[TowerTalk] Relay Selection
Fri, 20 Jul 2001 10:01:39 -0400
There is something everyone should keep in mind with RF switches
that are open, or have open contacts that are held at a different RF
potential than the input, and connect to a structure up in the air.
There is, besides the RF potential and weather effects on arc
paths, another often missed effect....sparks from distant lightning
or precipitation static. The worse possible situation in the world is
an open contact sectionalizing or isolating areas of an antenna.
If you have a relay in an antenna switch, precipitation static or
lightning discharges in the distance can trigger a small spark
across the contacts.

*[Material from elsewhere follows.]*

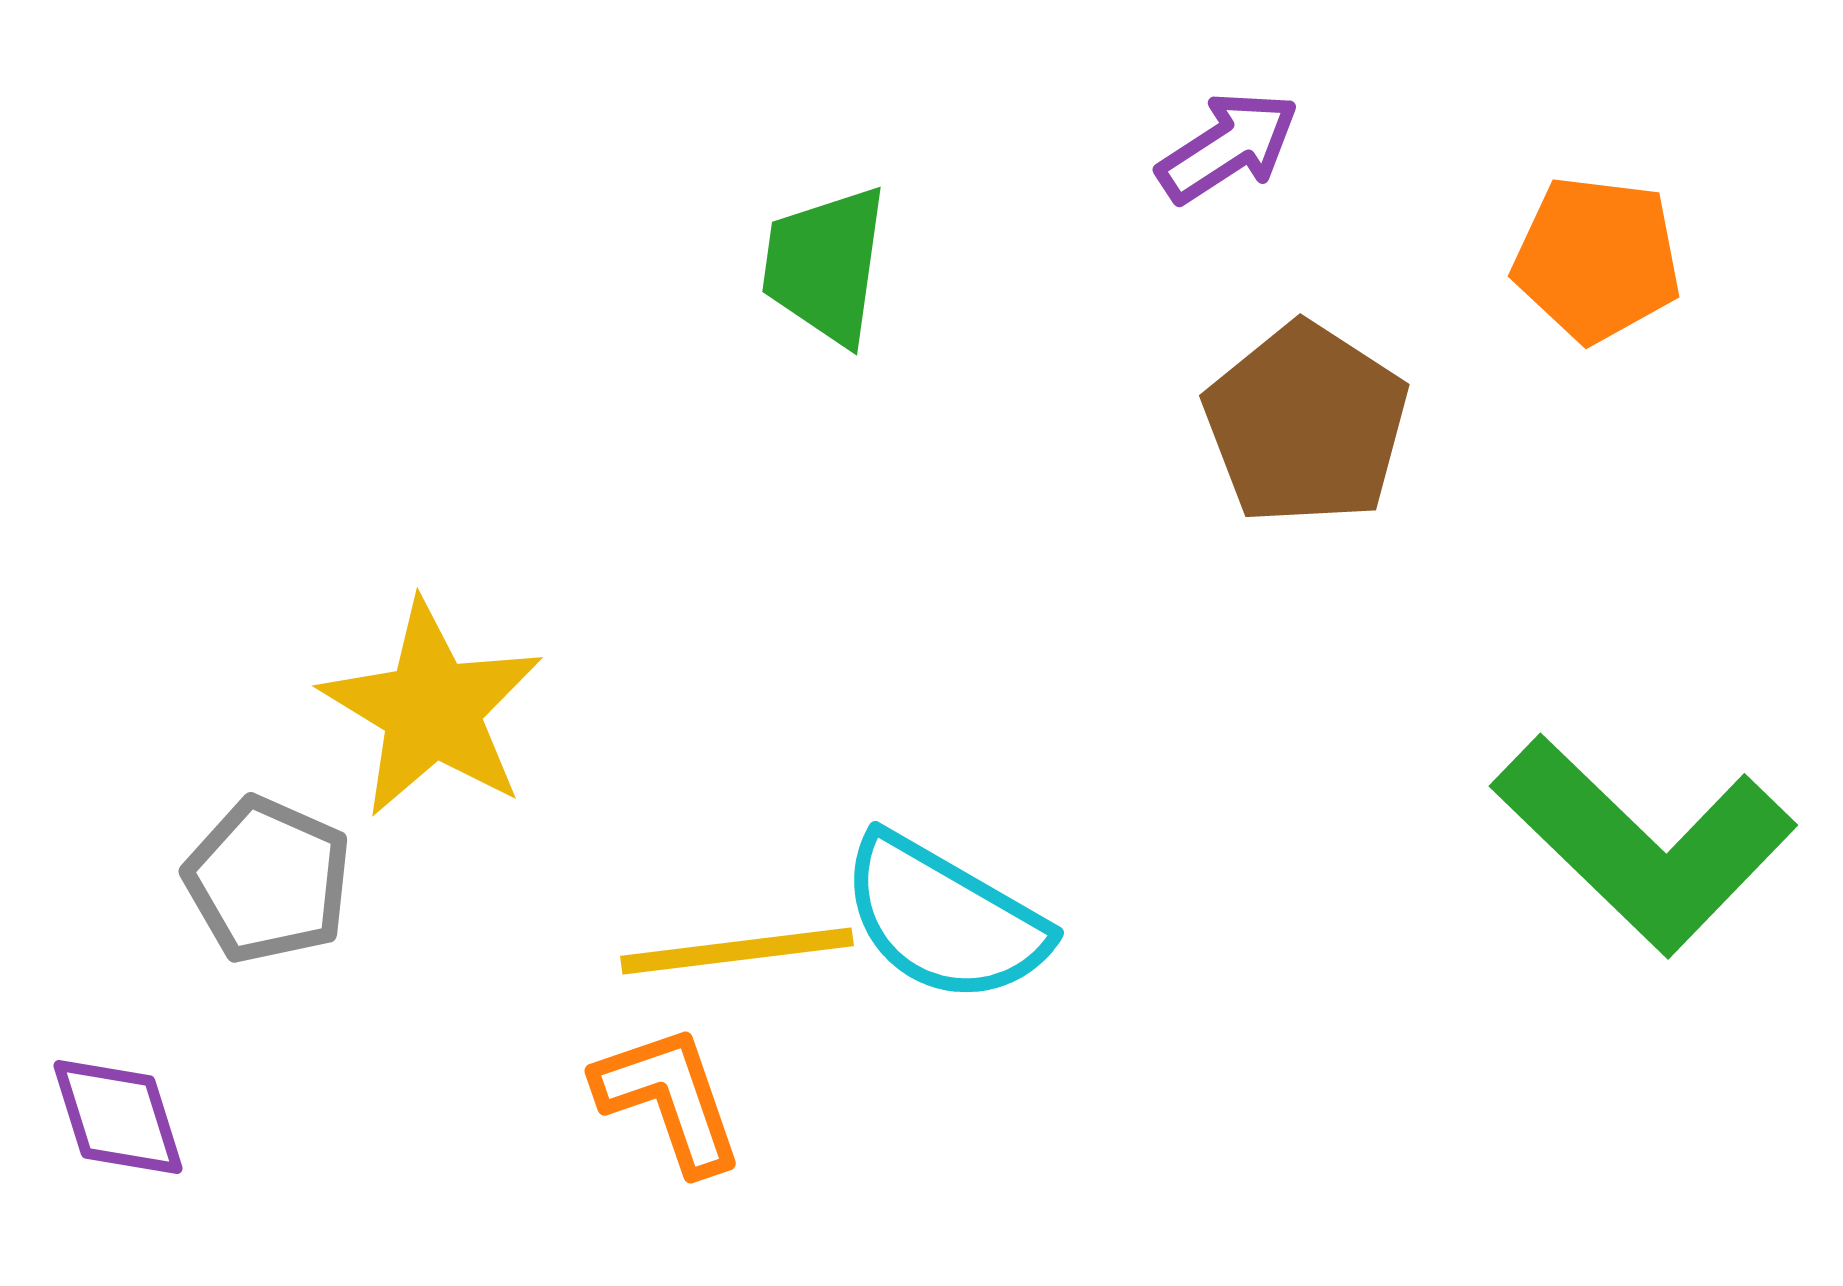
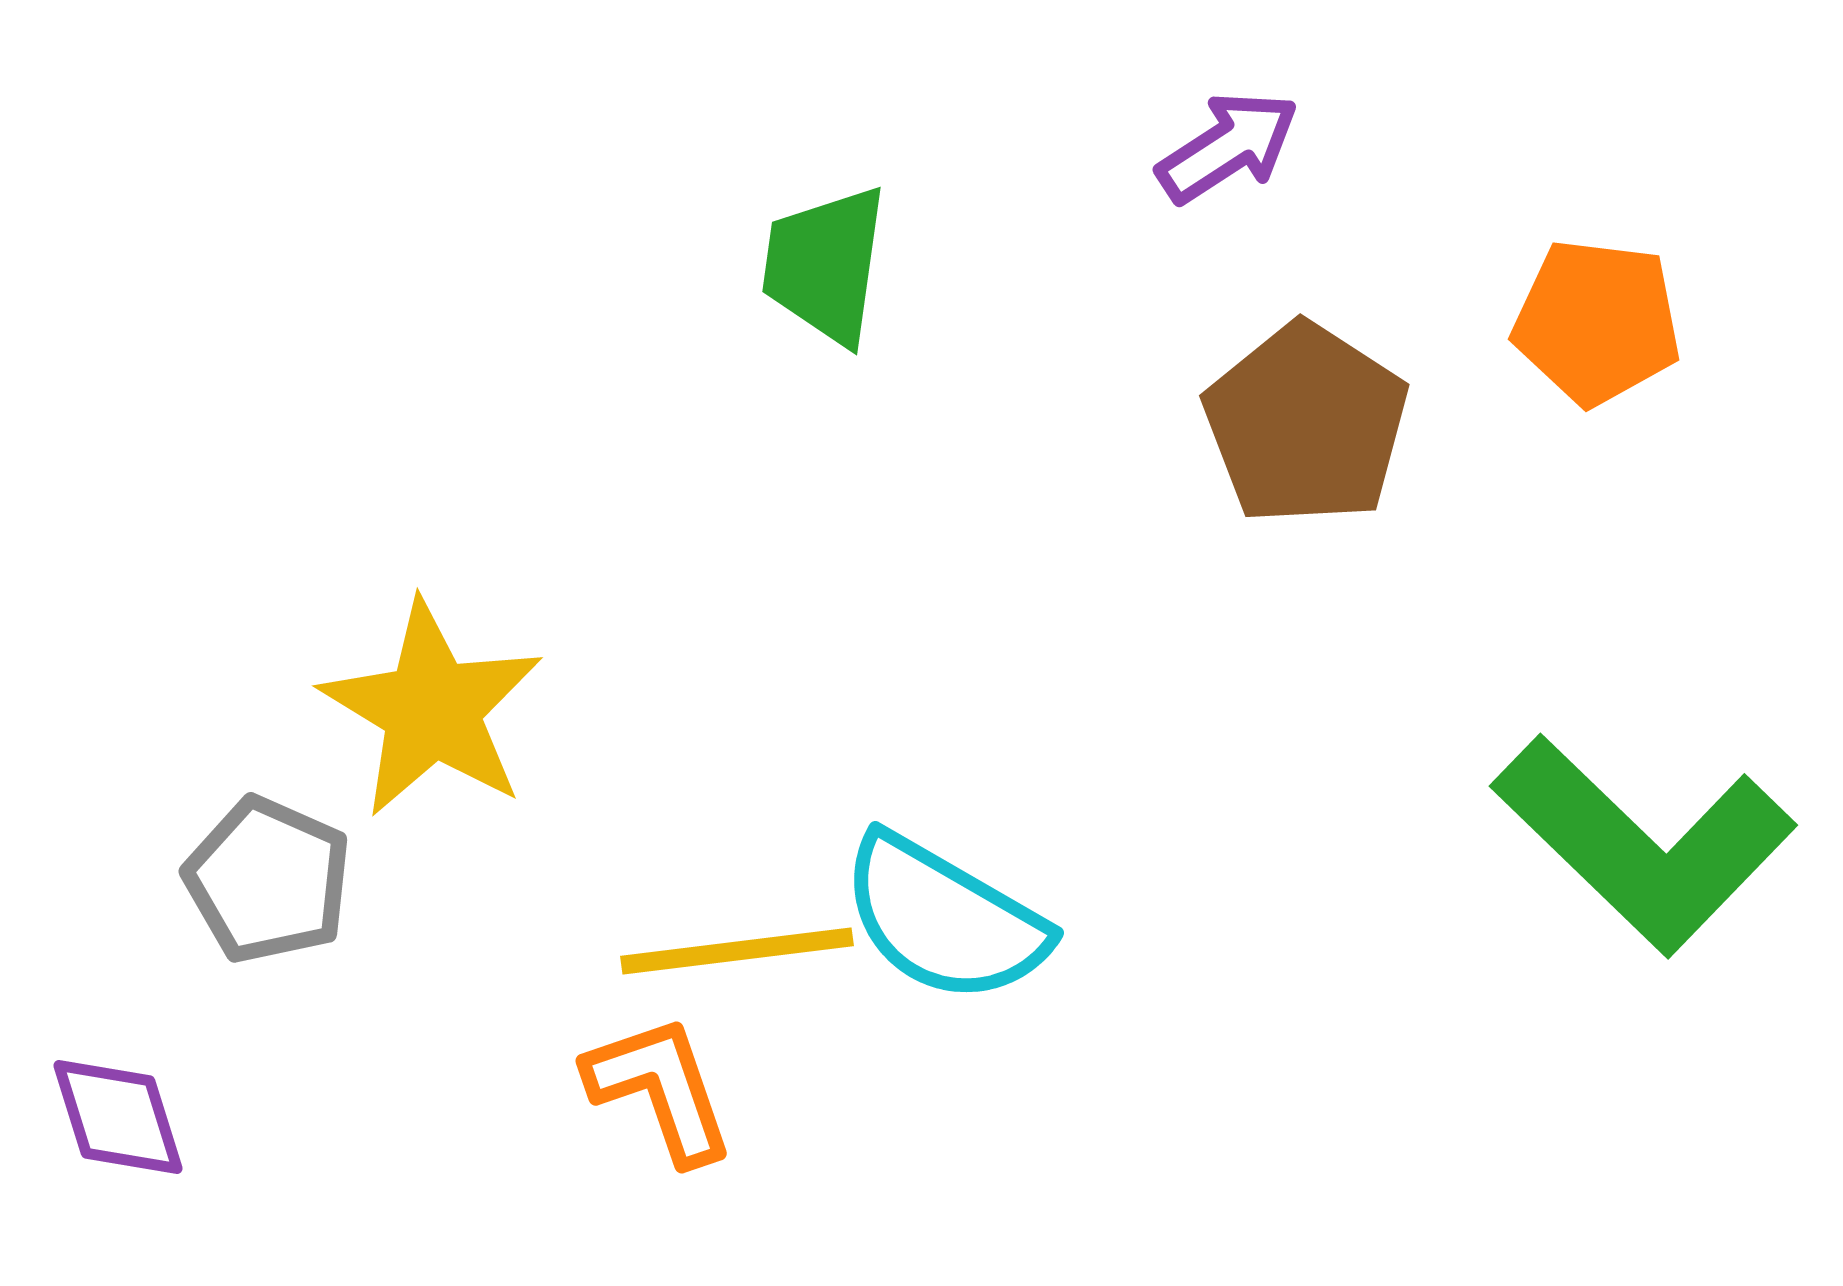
orange pentagon: moved 63 px down
orange L-shape: moved 9 px left, 10 px up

If you happen to have RF applied, even
modest power, the RF will sustain and increase the intensity of the
plasma in the spark, and the result a few milliseconds later is a
weakened or ruined relay.
This is one reason why antenna relays that live happily for years at
many times the power suddenly fail in operation with melted-down
contacts or carbon tracks or metal deposits across insulation, and
why antenna relays usually need very large safety margins.
This is why (besides the concerns about creepage across
insulation due to moisture or dirt) relays that switch antenna
systems have to be carefully selected.
The procedure I use, besides selecting a component that greatly
exceeds the expected voltage and current, is intentionally firing a
tiny weak spark from a HV dc supply across open contacts or from
contacts to ground while the relay is handling normal RF power. If
that triggers sustained arc that ruins the relay, the relay will be
unreliable in service.
As a matter of fact I ran into this last week, testing some new
relays. I had a relay that handled over 15kW in series with a line
(contact closed), and nearly 25kW when parallelled with a 50 ohm
line. Running only 300 peak volts of RF, I fired a tiny spark
(discharged a .01uF 15kV capacitor) across the contacts. The
relay immediately sustained an arc and melted the open contacts!
That's why antenna relays often have to be overkill, and can't
contain materials that go into vapor or carbon track easily.